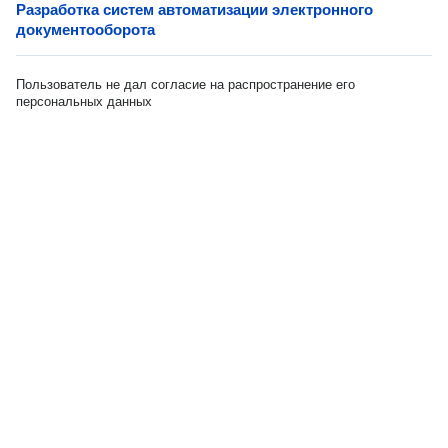
Разработка систем автоматизации электронного
документооборота
Пользователь не дал согласие на распространение его
персональных данных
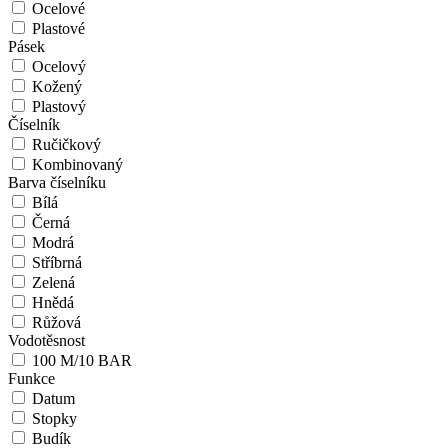
Ocelové
Plastové
Pásek
Ocelový
Kožený
Plastový
Číselník
Ručičkový
Kombinovaný
Barva číselníku
Bílá
Černá
Modrá
Stříbrná
Zelená
Hnědá
Růžová
Vodotěsnost
100 M/10 BAR
Funkce
Datum
Stopky
Budík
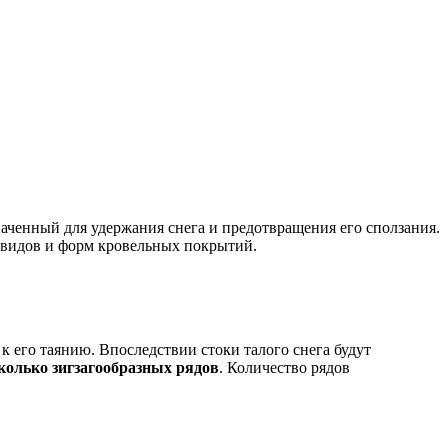
наченный для удержания снега и предотвращения его сползания.
х видов и форм кровельных покрытий.
 его таянию. Впоследствии стоки талого снега будут
колько зигзагообразных рядов
. Количество рядов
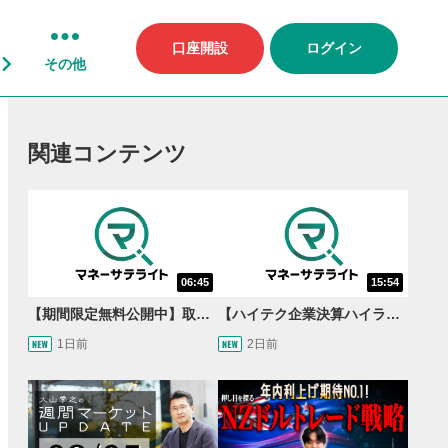
口座開設
ログイン
その他
関連コンテンツ
06:45
15:54
【期間限定無料公開中】取引量世界一の通貨ペアに優位性あり!?ドル/円&ユーロドルのテクニカルを検証！【JINのマンスリーFX戦略】
【ハイテク企業決算ハイライト】2027年分のメモリに売切れ報道!?＜米国マーケットダイジェスト8/5号＞
1日前
2日前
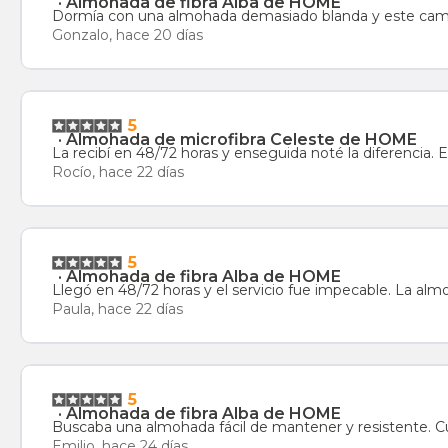
·
Almohada de fibra Alba de HOME
Dormía con una almohada demasiado blanda y este cambi
Gonzalo, hace 20 días
5
·
Almohada de microfibra Celeste de HOME
La recibí en 48/72 horas y enseguida noté la diferencia.
Rocío, hace 22 días
5
·
Almohada de fibra Alba de HOME
Llegó en 48/72 horas y el servicio fue impecable. La a
Paula, hace 22 días
5
·
Almohada de fibra Alba de HOME
Buscaba una almohada fácil de mantener y resistente. 
Emilio, hace 24 días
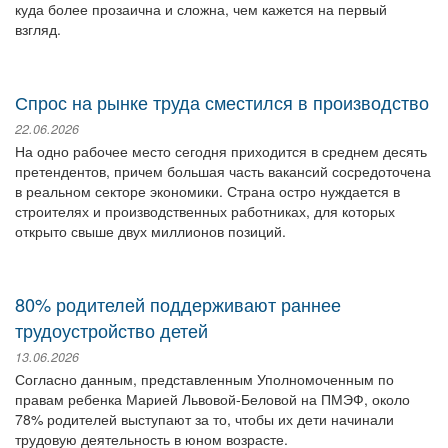
куда более прозаична и сложна, чем кажется на первый
взгляд.
Спрос на рынке труда сместился в производство
22.06.2026
На одно рабочее место сегодня приходится в среднем десять
претендентов, причем большая часть вакансий сосредоточена
в реальном секторе экономики. Страна остро нуждается в
строителях и производственных работниках, для которых
открыто свыше двух миллионов позиций.
80% родителей поддерживают раннее
трудоустройство детей
13.06.2026
Согласно данным, представленным Уполномоченным по
правам ребенка Марией Львовой-Беловой на ПМЭФ, около
78% родителей выступают за то, чтобы их дети начинали
трудовую деятельность в юном возрасте.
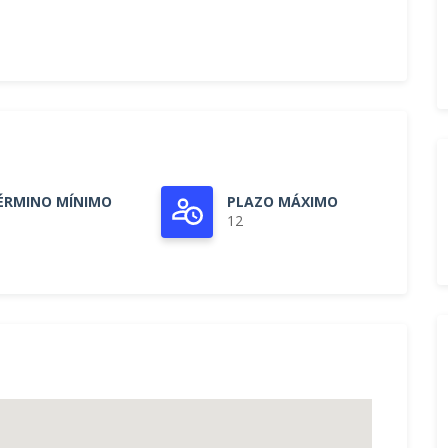
ÉRMINO MÍNIMO
PLAZO MÁXIMO
12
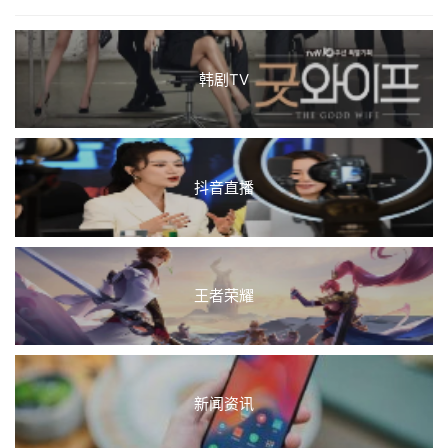
韩剧TV
抖音直播
王者荣耀
新闻资讯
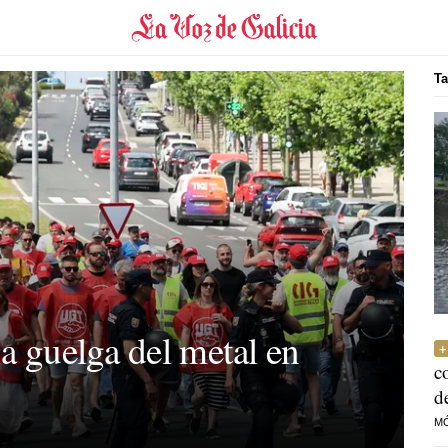
Ta
la guelga del metal en
c
d
M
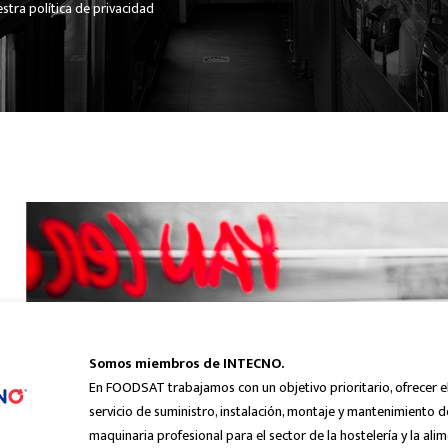
stra política de privacidad
Somos miembros de INTECNO.
En FOODSAT trabajamos con un objetivo prioritario, ofrecer e
servicio de suministro, instalación, montaje y mantenimiento d
maquinaria profesional para el sector de la hostelería y la ali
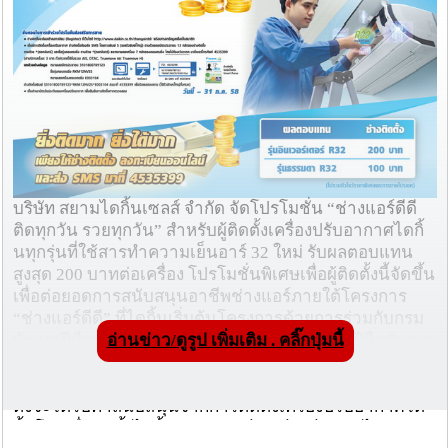
บริษัท สยามไดกิ้นเซลส์ จำกัด จัดโปรโมชั่น “ช่างแอร์ดีดี
ติดทุกวัน รวยทุกวัน” สำหรับผู้ติดตั้งเครื่องปรับอากาศไดกิ้
นทุกรุ่นที่ใช้สารทำความเย็นอาร์ 32 ใหม่ รับผลตอบแทน
สูงสุด 200 บาทต่อเครื่อง โปรโมชั่นพิเศษเพื่อผู้ติดตั้งนี้จัดขึ้น
เพื่อต่อยอดการสนับสนุนอาชีพช่างแอร์ภายใต้โครงการ
“ช่างแอร์ดีดี” ที่ไดกิ้นเริ่มต้นโครงการด้วยการร่วมกับกรม
พัฒนาฝีมือแรงงานจัดฝึกอบรมหลักสูตรยกระดับฝีมือพัฒนา
อ่านข่าว/ดูรูป เพิ่มเติม . คลิ๊กปุ่มนี้
ความรู้ความสามารถในการติดตั้งเครื่องปรับอากาศไดกิ้น
ที่ใช้สารทำความเย็น อาร์ 32 ใหม่ไปเมื่อต้นปีที่ผ่านมา ผู้ติด
ตั้งจะได้รับค่าสนับสนุนจากการติดตั้งเครื่องปรับอากาศได
กิ้นโดยเมื่อติดตั้งไดกิ้นรุ่นอินเวอร์เตอร์อาร์ 32 จะได้รับค่า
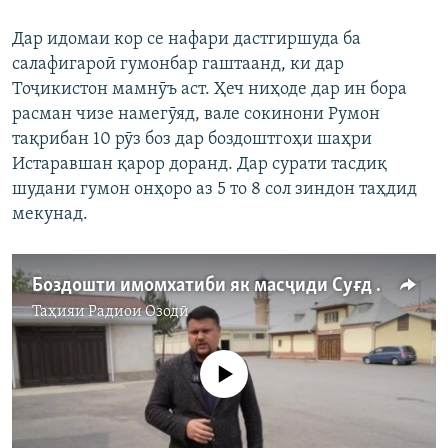
Дар идомаи кор се нафари дастгиршуда ба
салафигароӣ гумонбар гаштаанд, ки дар
Тоҷикистон мамнӯъ аст. Ҳеч ниҳоде дар ин бора
расман чизе намегӯяд, вале сокинони Румон
тақрибан 10 рӯз боз дар боздоштгоҳи шаҳри
Истаравшан қарор доранд. Дар сурати тасдиқ
шудани гумон онҳоро аз 5 то 8 сол зиндон таҳдид
мекунад.
Боздошти имомхатиби як масҷиди Суғд бо ду пайраваш
Таҳияи
Радиои Озодӣ
Феълан кор намекунад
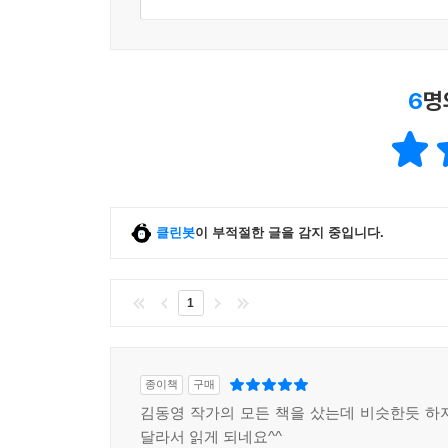
6
명
클린봇
이 부적절한 글을 감지 중입니다.
1
종이책
구매
김동영 작가의 모든 책을 샀는데 비슷한듯 하
달라서 읽게 되네요^^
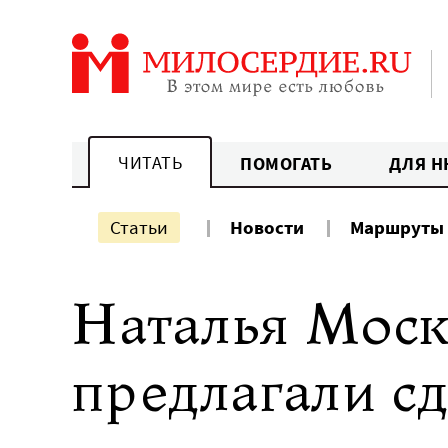
Перейти
к
содержанию
ЧИТАТЬ
ПОМОГАТЬ
ДЛЯ Н
Статьи
Новости
Маршруты
Наталья Моск
предлагали сд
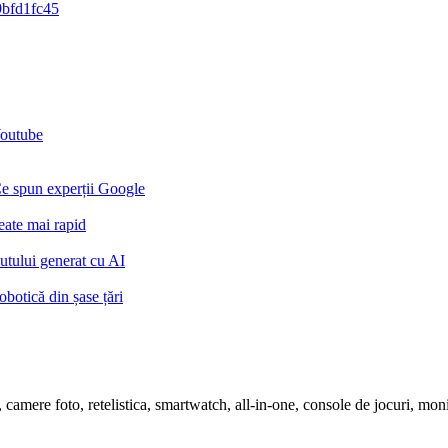
Youtube
Ce spun experții Google
eate mai rapid
utului generat cu AI
botică din șase țări
ete, camere foto, retelistica, smartwatch, all-in-one, console de jocuri, m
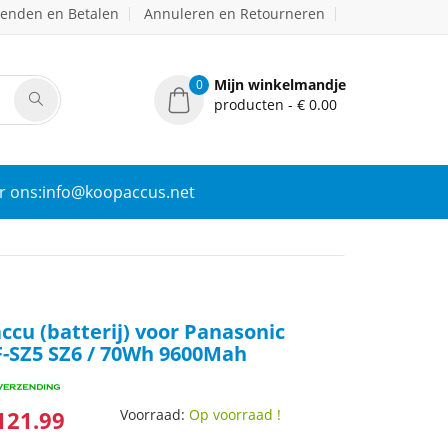
zenden en Betalen
Annuleren en Retourneren
Mijn winkelmandje
0
producten - € 0.00
r ons:info@koopaccus.net
ccu (batterij) voor Panasonic
-SZ5 SZ6 / 70Wh 9600Mah
121.99
Voorraad:
Op voorraad !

————————

EXERCISE: Aside from the pictures, copy all of the entries exactly.

WRITTEN ANSWER:
Разработка систем автоматизации электронного
документооборота
Пользователь не дал согласие на распространение его
персональных данных
Ocelové
Plastové
Pásek
Ocelový
Kožený
Plastový
Číselník
Ručičkový
Kombinovaný
Barva číselníku
Bílá
Černá
Modrá
Stříbrná
Zelená
Hnědá
Růžová
Vodotěsnost
100 M/10 BAR
Funkce
Datum
Stopky
Budík
наченный для удержания снега и предотвращения его сползания.
х видов и форм кровельных покрытий.
 его таянию. Впоследствии стоки талого снега будут
колько зигзагообразных рядов
. Количество рядов
口座開設
ログイン
その他
関連コンテンツ
06:45
15:54
【期間限定無料公開中】取引量世界一の通貨ペアに優位性あり!?ドル/円&ユーロドルのテクニカルを検証！【JINのマンスリーFX戦略】
【ハイテク企業決算ハイライト】2027年分のメモリに売切れ報道!?＜米国マーケットダイジェスト8/5号＞
1日前
2日前
·
Almohada de fibra Alba de HOME
Dormía con una almohada demasiado blanda y este cambi
Gonzalo, hace 20 días
5
·
Almohada de microfibra Celeste de HOME
La recibí en 48/72 horas y enseguida noté la diferencia.
Rocío, hace 22 días
5
·
Almohada de fibra Alba de HOME
Llegó en 48/72 horas y el servicio fue impecable. La a
Paula, hace 22 días
5
·
Almohada de fibra Alba de HOME
Buscaba una almohada fácil de mantener y resistente. 
Emilio, hace 24 días
куда более прозаична и сложна, чем кажется на первый
взгляд.
Спрос на рынке труда сместился в производство
22.06.2026
На одно рабочее место сегодня приходится в среднем десять
претендентов, причем большая часть вакансий сосредоточена
в реальном секторе экономики. Страна остро нуждается в
строителях и производственных работниках, для которых
открыто свыше двух миллионов позиций.
80% родителей поддерживают раннее
трудоустройство детей
13.06.2026
Согласно данным, представленным Уполномоченным по
правам ребенка Марией Львовой-Беловой на ПМЭФ, около
78% родителей выступают за то, чтобы их дети начинали
трудовую деятельность в юном возрасте.
ÉRMINO MÍNIMO
PLAZO MÁXIMO
12
韩剧TV
抖音直播
王者荣耀
新闻资讯
Ta
la guelga del metal en
c
d
M
stra política de privacidad
Somos miembros de INTECNO.
En FOODSAT trabajamos con un objetivo prioritario, ofrecer e
servicio de suministro, instalación, montaje y mantenimiento d
maquinaria profesional para el sector de la hostelería y la ali
บริษัท สยามไดกิ้นเซลส์ จำกัด จัดโปรโมชั่น “ช่างแอร์ดีดี
ติดทุกวัน รวยทุกวัน” สำหรับผู้ติดตั้งเครื่องปรับอากาศไดกิ้
นทุกรุ่นที่ใช้สารทำความเย็นอาร์ 32 ใหม่ รับผลตอบแทน
สูงสุด 200 บาทต่อเครื่อง โปรโมชั่นพิเศษเพื่อผู้ติดตั้งนี้จัดขึ้น
เพื่อต่อยอดการสนับสนุนอาชีพช่างแอร์ภายใต้โครงการ
“ช่างแอร์ดีดี” ที่ไดกิ้นเริ่มต้นโครงการด้วยการร่วมกับกรม
พัฒนาฝีมือแรงงานจัดฝึกอบรมหลักสูตรยกระดับฝีมือพัฒนา
อ่านข่าว/ดูรูป เพิ่มเติม . คลิ๊กปุ่มนี้
ความรู้ความสามารถในการติดตั้งเครื่องปรับอากาศไดกิ้น
ที่ใช้สารทำความเย็น อาร์ 32 ใหม่ไปเมื่อต้นปีที่ผ่านมา ผู้ติด
ตั้งจะได้รับค่าสนับสนุนจากการติดตั้งเครื่องปรับอากาศได
กิ้นโดยเมื่อติดตั้งไดกิ้นรุ่นอินเวอร์เตอร์อาร์ 32 จะได้รับค่า
Дар идомаи кор се нафари дастгиршуда ба
салафигароӣ гумонбар гаштаанд, ки дар
Тоҷикистон мамнӯъ аст. Ҳеч ниҳоде дар ин бора
расман чизе намегӯяд, вале сокинони Румон
тақрибан 10 рӯз боз дар боздоштгоҳи шаҳри
Истаравшан қарор доранд. Дар сурати тасдиқ
шудани гумон онҳоро аз 5 то 8 сол зиндон таҳдид
мекунад.
Боздошти имомхатиби як масҷиди Суғд бо ду пайраваш
Таҳияи
Радиои Озодӣ
Феълан кор намекунад
6
명
클린봇
이 부적절한 글을 감지 중입니다.
1
종이책
구매
김동영 작가의 모든 책을 샀는데 비슷한듯 하
달라서 읽게 되네요^^
Перейти
к
содержанию
ЧИТАТЬ
ПОМОГАТЬ
ДЛЯ Н
Статьи
Новости
Маршруты
Наталья Моск
предлагали сд
Youtube
Ce spun experții Google
eate mai rapid
utului generat cu AI
botică din șase țări
ete, camere foto, retelistica, smartwatch, all-in-one, console de jocuri, m
zenden en Betalen
Annuleren en Retourneren
Mijn winkelmandje
0
producten - € 0.00
r ons:info@koopaccus.net
ccu (batterij) voor Panasonic
-SZ5 SZ6 / 70Wh 9600Mah
121.99
Voorraad:
Op voorraad !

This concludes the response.